Liberal ekonomi ve siyaset yanlısı "inkişaf Türkiyesi"ni isteyen Karabekir’in Terakkiperver Cumhuriyet Fırkası...
"Parti devleti" bu ikinci çizgiye nefes aldırmamıştır. Engellenmeyip devam etseydi, 1930’lar ve 40’lar Türkiye’si nasıl olurdu? Derviş’in de yakından tanıdığı tarihçi Erik Jan Zürcher’e göre:
"1930’lar ve 40’lardaki kendine yeterlik ilkesinin yerine, hemen başından itibaren daha gelişkin ve dışa dönük bir bakışın egemen olabileceğini varsaymak oldukça akla yatkındır. Bu da, ekonomik kalkınmanın büyük olasılıkla, olduğundan daha hızlı gerçekleşmesini sağlayabilirdi." (Terakkiperver Cumhuriyet Fırkası, Bağlam Yay. sf. 151 - 152)
Zürcher’in de belirttiği gibi, tarih için "şöyle olsaydı" diye spekülasyon yapmanın hiçbir bilimsel değeri yoktur. Ancak, açık toplumların daha hızlı ve daha barışçı geliştiği gerçeğinden hareketle böyle bir ‘akıl yürütme’ mümkündür. Zaten İsmet Paşa da 1925’te Terakkiperver’i, 1930’da Serbest Fırka’yı "irtica endişesiyle" kapatmakla hata ettiklerini söylemişti.
***
BUGÜNKÜ CHP elbette 1930’ların partisi değildir. 6 Ok tarihi bir simgedir. İşte, liberalizmin "küçük ve etkin devlet" anlayışını bugünkü CHP "devletçilik" diyerek kabul ediyor. Merkez solun asıl toparlanma yerinin CHP olacağı fikri bana da doğru gözüküyor. Toplumdaki "derin duygular" böyle bir temel sağlıyor. Tabii zamanın ve nesillerin değişmesi CHP’nin eskisinden daha ‘açık’ olmasını gerektiriyor.

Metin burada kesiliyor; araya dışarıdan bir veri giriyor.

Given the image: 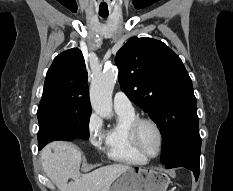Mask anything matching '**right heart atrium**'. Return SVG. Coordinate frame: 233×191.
Masks as SVG:
<instances>
[{
  "label": "right heart atrium",
  "instance_id": "obj_1",
  "mask_svg": "<svg viewBox=\"0 0 233 191\" xmlns=\"http://www.w3.org/2000/svg\"><path fill=\"white\" fill-rule=\"evenodd\" d=\"M87 134L90 143L99 148L105 141L103 122L97 114H91L87 123Z\"/></svg>",
  "mask_w": 233,
  "mask_h": 191
}]
</instances>
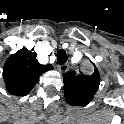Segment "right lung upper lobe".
<instances>
[{
	"label": "right lung upper lobe",
	"mask_w": 124,
	"mask_h": 124,
	"mask_svg": "<svg viewBox=\"0 0 124 124\" xmlns=\"http://www.w3.org/2000/svg\"><path fill=\"white\" fill-rule=\"evenodd\" d=\"M37 54L22 48L12 54L5 62L3 69V79L6 89L14 95H27L39 77L48 70H52V65H41L36 60Z\"/></svg>",
	"instance_id": "1"
}]
</instances>
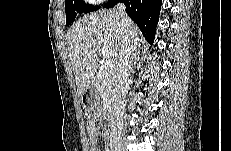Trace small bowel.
<instances>
[{
  "label": "small bowel",
  "instance_id": "1",
  "mask_svg": "<svg viewBox=\"0 0 231 151\" xmlns=\"http://www.w3.org/2000/svg\"><path fill=\"white\" fill-rule=\"evenodd\" d=\"M97 118L98 114H94L87 121V132L89 137L90 151H101L98 145L100 131L96 127Z\"/></svg>",
  "mask_w": 231,
  "mask_h": 151
}]
</instances>
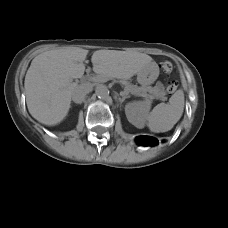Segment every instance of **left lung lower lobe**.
Here are the masks:
<instances>
[{
	"instance_id": "obj_1",
	"label": "left lung lower lobe",
	"mask_w": 228,
	"mask_h": 228,
	"mask_svg": "<svg viewBox=\"0 0 228 228\" xmlns=\"http://www.w3.org/2000/svg\"><path fill=\"white\" fill-rule=\"evenodd\" d=\"M137 141L140 145L148 146L157 144V140L155 138L149 136H141L137 138Z\"/></svg>"
}]
</instances>
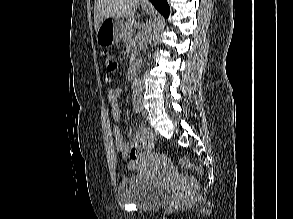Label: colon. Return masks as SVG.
<instances>
[{
    "mask_svg": "<svg viewBox=\"0 0 293 219\" xmlns=\"http://www.w3.org/2000/svg\"><path fill=\"white\" fill-rule=\"evenodd\" d=\"M104 66L106 73L110 76L113 75L118 66L117 59L114 55L107 53L104 57ZM155 145V137L154 135L147 129L144 132L143 141L141 144H139L136 147H133L129 154V164L130 166H135ZM181 165L185 168L189 169H195L197 171H200V169L195 166L194 164H191L190 162L186 160H181Z\"/></svg>",
    "mask_w": 293,
    "mask_h": 219,
    "instance_id": "obj_1",
    "label": "colon"
}]
</instances>
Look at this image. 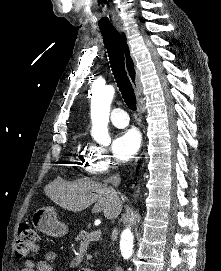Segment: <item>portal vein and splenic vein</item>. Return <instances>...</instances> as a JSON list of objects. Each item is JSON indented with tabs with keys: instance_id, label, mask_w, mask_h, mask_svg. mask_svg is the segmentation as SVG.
Masks as SVG:
<instances>
[{
	"instance_id": "1",
	"label": "portal vein and splenic vein",
	"mask_w": 221,
	"mask_h": 271,
	"mask_svg": "<svg viewBox=\"0 0 221 271\" xmlns=\"http://www.w3.org/2000/svg\"><path fill=\"white\" fill-rule=\"evenodd\" d=\"M101 231L98 229L97 231H92L90 234H89V237L86 239L88 242H97L98 241V234L100 233Z\"/></svg>"
}]
</instances>
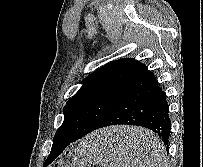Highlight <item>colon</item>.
<instances>
[{"instance_id":"1","label":"colon","mask_w":203,"mask_h":167,"mask_svg":"<svg viewBox=\"0 0 203 167\" xmlns=\"http://www.w3.org/2000/svg\"><path fill=\"white\" fill-rule=\"evenodd\" d=\"M54 167H97L88 159L79 156L73 151L66 152Z\"/></svg>"}]
</instances>
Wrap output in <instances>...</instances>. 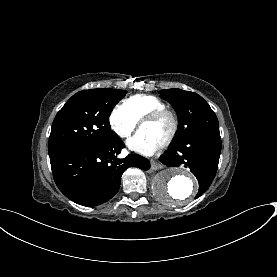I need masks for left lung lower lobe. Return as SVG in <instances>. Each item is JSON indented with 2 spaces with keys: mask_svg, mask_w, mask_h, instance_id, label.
<instances>
[{
  "mask_svg": "<svg viewBox=\"0 0 277 277\" xmlns=\"http://www.w3.org/2000/svg\"><path fill=\"white\" fill-rule=\"evenodd\" d=\"M220 153V133L209 132L173 144L161 155L160 160L169 167L181 165L190 168L199 182L197 198L211 185L218 168Z\"/></svg>",
  "mask_w": 277,
  "mask_h": 277,
  "instance_id": "left-lung-lower-lobe-1",
  "label": "left lung lower lobe"
}]
</instances>
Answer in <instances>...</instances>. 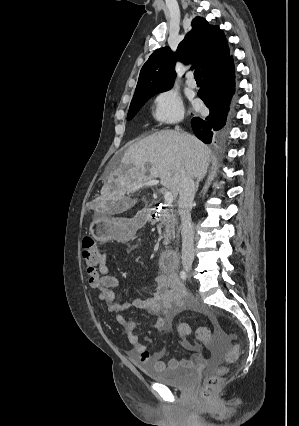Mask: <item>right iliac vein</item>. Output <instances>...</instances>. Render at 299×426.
I'll list each match as a JSON object with an SVG mask.
<instances>
[{
	"label": "right iliac vein",
	"instance_id": "right-iliac-vein-1",
	"mask_svg": "<svg viewBox=\"0 0 299 426\" xmlns=\"http://www.w3.org/2000/svg\"><path fill=\"white\" fill-rule=\"evenodd\" d=\"M185 269H186L187 271H189V270H190V266L185 265Z\"/></svg>",
	"mask_w": 299,
	"mask_h": 426
}]
</instances>
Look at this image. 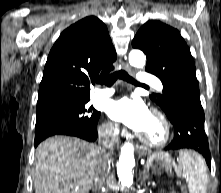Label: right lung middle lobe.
Returning a JSON list of instances; mask_svg holds the SVG:
<instances>
[{
	"instance_id": "dd1d6c3e",
	"label": "right lung middle lobe",
	"mask_w": 221,
	"mask_h": 193,
	"mask_svg": "<svg viewBox=\"0 0 221 193\" xmlns=\"http://www.w3.org/2000/svg\"><path fill=\"white\" fill-rule=\"evenodd\" d=\"M89 100H57L37 104L35 138L59 134L67 129L94 130L100 112L86 106Z\"/></svg>"
}]
</instances>
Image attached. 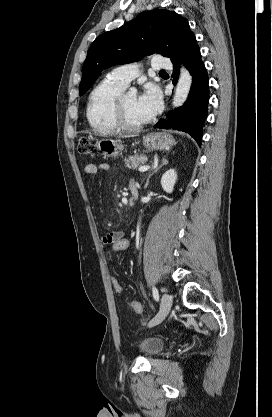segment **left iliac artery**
<instances>
[{"instance_id":"obj_1","label":"left iliac artery","mask_w":272,"mask_h":417,"mask_svg":"<svg viewBox=\"0 0 272 417\" xmlns=\"http://www.w3.org/2000/svg\"><path fill=\"white\" fill-rule=\"evenodd\" d=\"M153 297L156 301H159V293L156 287H152Z\"/></svg>"}]
</instances>
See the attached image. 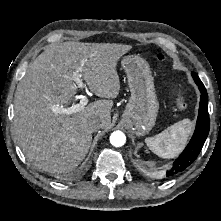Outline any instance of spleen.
<instances>
[{
    "label": "spleen",
    "instance_id": "1",
    "mask_svg": "<svg viewBox=\"0 0 221 221\" xmlns=\"http://www.w3.org/2000/svg\"><path fill=\"white\" fill-rule=\"evenodd\" d=\"M193 124L185 118L171 125L161 133L148 137L145 142L149 149L162 158H174L185 147L192 133Z\"/></svg>",
    "mask_w": 221,
    "mask_h": 221
}]
</instances>
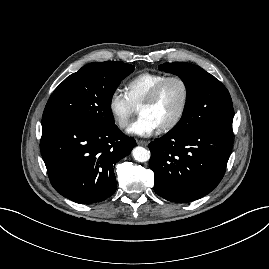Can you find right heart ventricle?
<instances>
[{
    "mask_svg": "<svg viewBox=\"0 0 269 269\" xmlns=\"http://www.w3.org/2000/svg\"><path fill=\"white\" fill-rule=\"evenodd\" d=\"M168 77L164 73L143 72L130 79L125 86V93L134 107H138L151 89Z\"/></svg>",
    "mask_w": 269,
    "mask_h": 269,
    "instance_id": "e07e8e85",
    "label": "right heart ventricle"
}]
</instances>
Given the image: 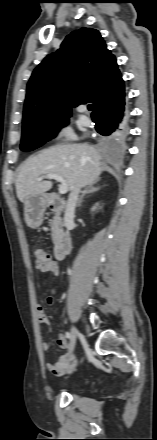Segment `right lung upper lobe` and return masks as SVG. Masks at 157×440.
<instances>
[{
  "instance_id": "right-lung-upper-lobe-1",
  "label": "right lung upper lobe",
  "mask_w": 157,
  "mask_h": 440,
  "mask_svg": "<svg viewBox=\"0 0 157 440\" xmlns=\"http://www.w3.org/2000/svg\"><path fill=\"white\" fill-rule=\"evenodd\" d=\"M125 94L116 58L100 33L81 28L33 71L27 85L23 126L68 120L71 107L92 102L95 111Z\"/></svg>"
}]
</instances>
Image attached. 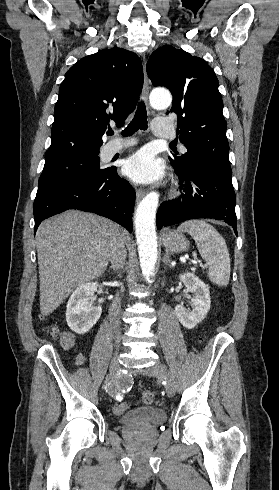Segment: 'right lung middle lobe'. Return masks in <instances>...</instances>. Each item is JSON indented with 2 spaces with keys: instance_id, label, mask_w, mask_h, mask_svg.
<instances>
[{
  "instance_id": "right-lung-middle-lobe-1",
  "label": "right lung middle lobe",
  "mask_w": 279,
  "mask_h": 490,
  "mask_svg": "<svg viewBox=\"0 0 279 490\" xmlns=\"http://www.w3.org/2000/svg\"><path fill=\"white\" fill-rule=\"evenodd\" d=\"M110 168L100 169L98 155L83 156L45 163L39 186L104 176Z\"/></svg>"
}]
</instances>
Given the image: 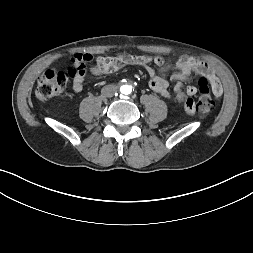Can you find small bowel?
Wrapping results in <instances>:
<instances>
[{
	"instance_id": "small-bowel-1",
	"label": "small bowel",
	"mask_w": 253,
	"mask_h": 253,
	"mask_svg": "<svg viewBox=\"0 0 253 253\" xmlns=\"http://www.w3.org/2000/svg\"><path fill=\"white\" fill-rule=\"evenodd\" d=\"M90 57L89 54H77L73 55L71 60L73 62H79L82 60L88 61ZM152 63L162 68L159 73L153 69L151 66ZM127 65L144 68L150 77L148 83L149 88L164 98L171 97L169 82L166 79V75L169 73L170 69L166 67V60L162 57H151L146 55L133 56L128 54H118L114 57L100 56L97 57L91 71L94 75L100 76L103 74L115 73ZM193 72L201 74L207 79L215 97L219 98L222 94V86L220 82L204 62L195 57L179 58L173 67L171 80L176 94L175 97L179 101L183 100V112L189 117L195 116L198 112L197 100L192 97L197 94L198 89L194 85H189L184 88L183 81L189 78ZM83 82L84 74L77 75L73 80V90L75 92H81L83 90Z\"/></svg>"
}]
</instances>
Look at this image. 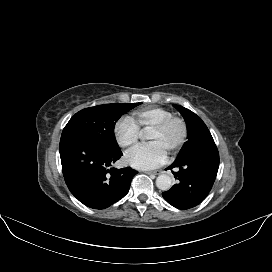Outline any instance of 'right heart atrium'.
Segmentation results:
<instances>
[{"instance_id":"d8ad5b80","label":"right heart atrium","mask_w":272,"mask_h":272,"mask_svg":"<svg viewBox=\"0 0 272 272\" xmlns=\"http://www.w3.org/2000/svg\"><path fill=\"white\" fill-rule=\"evenodd\" d=\"M114 136L120 147L131 150L138 144L140 131L131 119L123 117L115 123Z\"/></svg>"}]
</instances>
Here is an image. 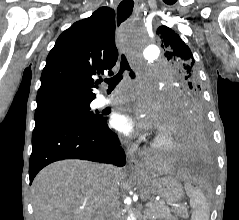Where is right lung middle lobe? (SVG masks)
<instances>
[{
  "mask_svg": "<svg viewBox=\"0 0 239 220\" xmlns=\"http://www.w3.org/2000/svg\"><path fill=\"white\" fill-rule=\"evenodd\" d=\"M102 120L101 115L90 111V102L59 104L36 108L35 123L38 125L60 124L81 128H93Z\"/></svg>",
  "mask_w": 239,
  "mask_h": 220,
  "instance_id": "dd1d6c3e",
  "label": "right lung middle lobe"
}]
</instances>
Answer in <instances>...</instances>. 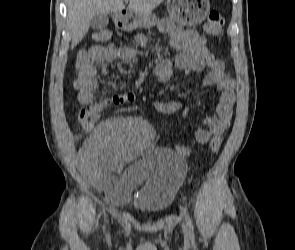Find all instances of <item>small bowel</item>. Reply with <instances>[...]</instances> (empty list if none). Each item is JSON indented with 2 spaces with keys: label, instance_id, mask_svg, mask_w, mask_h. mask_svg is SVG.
I'll return each instance as SVG.
<instances>
[{
  "label": "small bowel",
  "instance_id": "c3829d8e",
  "mask_svg": "<svg viewBox=\"0 0 295 250\" xmlns=\"http://www.w3.org/2000/svg\"><path fill=\"white\" fill-rule=\"evenodd\" d=\"M159 30L170 36L169 46L178 52L174 60L163 58L157 62L155 75L163 82L168 81L173 69L187 74H202L204 87H216L220 92L215 116L205 118L207 128L197 129L195 139L200 144L219 141L228 129L235 103L234 80L224 72V62L206 47V39L198 32L182 29L168 20L159 23ZM143 44V39L138 38ZM137 51L129 47L113 44L95 45L89 48L85 61H76L77 75L74 88L80 104L94 106L100 112L111 104H123L134 99V93L128 91L114 95L103 101L96 99V90L101 76H106L107 62L133 60ZM182 107L180 102H158L155 108L163 114H173ZM155 143L153 128L140 117H120L103 122L85 141L82 149L83 172L117 200H126L132 190L140 186L147 178L146 160L139 157L143 150ZM177 152L187 155V147L178 146ZM132 161L120 176L113 171L122 163Z\"/></svg>",
  "mask_w": 295,
  "mask_h": 250
}]
</instances>
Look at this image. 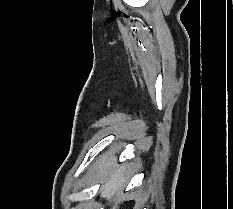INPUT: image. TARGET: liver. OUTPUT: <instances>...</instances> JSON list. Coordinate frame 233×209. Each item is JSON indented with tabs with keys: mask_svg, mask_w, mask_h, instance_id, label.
Instances as JSON below:
<instances>
[{
	"mask_svg": "<svg viewBox=\"0 0 233 209\" xmlns=\"http://www.w3.org/2000/svg\"><path fill=\"white\" fill-rule=\"evenodd\" d=\"M115 161V156L105 157L98 165V174L104 181L100 192L101 197L107 200H111L114 195L118 197L112 209H118L117 203L123 199L120 194L126 182L125 167H116Z\"/></svg>",
	"mask_w": 233,
	"mask_h": 209,
	"instance_id": "obj_1",
	"label": "liver"
}]
</instances>
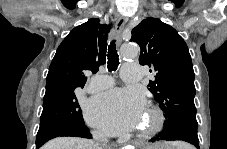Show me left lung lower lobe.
Wrapping results in <instances>:
<instances>
[{"mask_svg":"<svg viewBox=\"0 0 227 149\" xmlns=\"http://www.w3.org/2000/svg\"><path fill=\"white\" fill-rule=\"evenodd\" d=\"M198 123L196 119H184L176 117L168 119L164 123L163 130L150 141L158 140H181L193 144L199 149V139L197 136Z\"/></svg>","mask_w":227,"mask_h":149,"instance_id":"left-lung-lower-lobe-1","label":"left lung lower lobe"}]
</instances>
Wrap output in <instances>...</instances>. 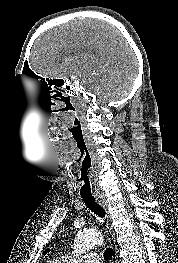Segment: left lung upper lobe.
I'll return each mask as SVG.
<instances>
[{
    "label": "left lung upper lobe",
    "mask_w": 178,
    "mask_h": 263,
    "mask_svg": "<svg viewBox=\"0 0 178 263\" xmlns=\"http://www.w3.org/2000/svg\"><path fill=\"white\" fill-rule=\"evenodd\" d=\"M49 251V248H47L44 252H43V254L44 255H46V253Z\"/></svg>",
    "instance_id": "left-lung-upper-lobe-1"
}]
</instances>
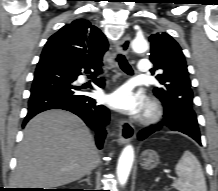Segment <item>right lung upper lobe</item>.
Returning a JSON list of instances; mask_svg holds the SVG:
<instances>
[{"label": "right lung upper lobe", "instance_id": "obj_1", "mask_svg": "<svg viewBox=\"0 0 218 191\" xmlns=\"http://www.w3.org/2000/svg\"><path fill=\"white\" fill-rule=\"evenodd\" d=\"M107 49L103 33L88 20L77 19L48 39L42 55L54 53L78 61H102Z\"/></svg>", "mask_w": 218, "mask_h": 191}]
</instances>
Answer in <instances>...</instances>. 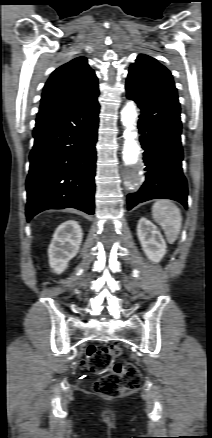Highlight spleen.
<instances>
[{
	"mask_svg": "<svg viewBox=\"0 0 212 438\" xmlns=\"http://www.w3.org/2000/svg\"><path fill=\"white\" fill-rule=\"evenodd\" d=\"M153 219L162 227L168 243L173 244L180 233L182 215L170 200H157L152 206Z\"/></svg>",
	"mask_w": 212,
	"mask_h": 438,
	"instance_id": "spleen-1",
	"label": "spleen"
}]
</instances>
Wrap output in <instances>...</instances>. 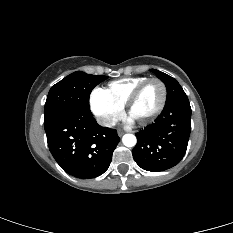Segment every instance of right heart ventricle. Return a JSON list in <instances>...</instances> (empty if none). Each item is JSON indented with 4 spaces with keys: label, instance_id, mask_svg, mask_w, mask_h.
<instances>
[{
    "label": "right heart ventricle",
    "instance_id": "e07e8e85",
    "mask_svg": "<svg viewBox=\"0 0 233 233\" xmlns=\"http://www.w3.org/2000/svg\"><path fill=\"white\" fill-rule=\"evenodd\" d=\"M147 77H131L110 82L105 89L107 96L116 104L124 107L133 90Z\"/></svg>",
    "mask_w": 233,
    "mask_h": 233
}]
</instances>
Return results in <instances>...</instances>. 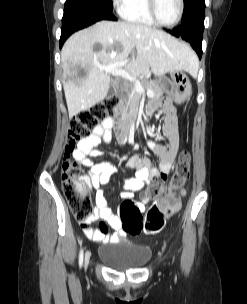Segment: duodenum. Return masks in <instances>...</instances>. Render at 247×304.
<instances>
[{
  "mask_svg": "<svg viewBox=\"0 0 247 304\" xmlns=\"http://www.w3.org/2000/svg\"><path fill=\"white\" fill-rule=\"evenodd\" d=\"M124 112V107L122 104H120L117 107L116 113L117 115H115V119H114V129L113 132L115 134V136H117V144H124V142L127 140L126 137L129 134V131L127 130L129 128L130 125H134L136 123H139L140 121H147L149 119V117L151 116V112L147 111L146 113L142 114V115H138L136 117L134 116H128V119L122 120V115ZM133 119V120H131ZM132 123V124H131ZM143 128V127H140Z\"/></svg>",
  "mask_w": 247,
  "mask_h": 304,
  "instance_id": "duodenum-1",
  "label": "duodenum"
}]
</instances>
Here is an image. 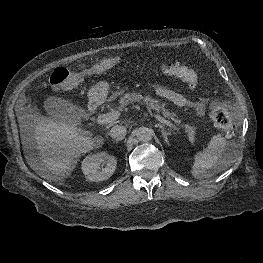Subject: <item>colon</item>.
Listing matches in <instances>:
<instances>
[{"label": "colon", "mask_w": 263, "mask_h": 263, "mask_svg": "<svg viewBox=\"0 0 263 263\" xmlns=\"http://www.w3.org/2000/svg\"><path fill=\"white\" fill-rule=\"evenodd\" d=\"M122 62L123 59L121 57L115 56L101 59L80 72H71L65 68H57L50 77V84L56 90L72 88L83 82L86 78L102 74L120 65ZM159 71L163 75L180 78L187 83L191 89L197 87L198 78L196 73L179 62L164 64L160 67ZM210 118L214 126L222 130L227 137L233 135L232 120L224 107L214 105L210 113Z\"/></svg>", "instance_id": "1"}]
</instances>
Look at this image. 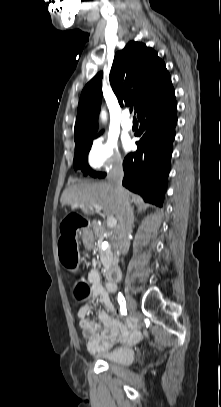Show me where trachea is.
<instances>
[{
  "mask_svg": "<svg viewBox=\"0 0 221 407\" xmlns=\"http://www.w3.org/2000/svg\"><path fill=\"white\" fill-rule=\"evenodd\" d=\"M132 111H133V107L130 108V112H132Z\"/></svg>",
  "mask_w": 221,
  "mask_h": 407,
  "instance_id": "1",
  "label": "trachea"
}]
</instances>
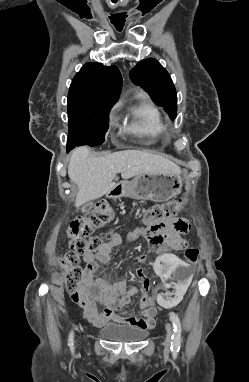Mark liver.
<instances>
[{
    "mask_svg": "<svg viewBox=\"0 0 249 382\" xmlns=\"http://www.w3.org/2000/svg\"><path fill=\"white\" fill-rule=\"evenodd\" d=\"M117 173L123 179L150 174L180 173V168L164 156L143 150H125L95 157L87 146L76 148L70 158L68 175L78 186L75 206L101 198L115 188Z\"/></svg>",
    "mask_w": 249,
    "mask_h": 382,
    "instance_id": "1",
    "label": "liver"
}]
</instances>
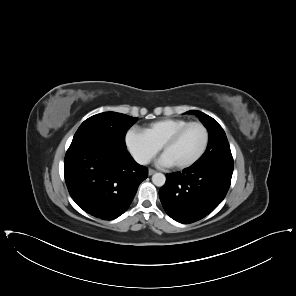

Merkez sağın da "derin duygular"ı hala devam ediyor. ANAR’ın araştırmasına göre, DSP’li milletvekilleri Ecevit’ten sonra en çok İsmet Paşa’yı seviyordu; bütün sağ partilerde ise, milletvekilleri, şimdiki liderlerinden sonra, Menderes’i sevmektedir.
Solda CHP ‘büyük adres’ olacak, belli...
Merkez sağda ise, AKP hızla yükseliyor, ama bunun bir "adresi bulma" olayından çok "bir de bunu deneyelim" eğilimi olduğunu, sağda "büyük adres"i aramanın (istikrarsızlığın) daha epey süreceğini sanıyorum.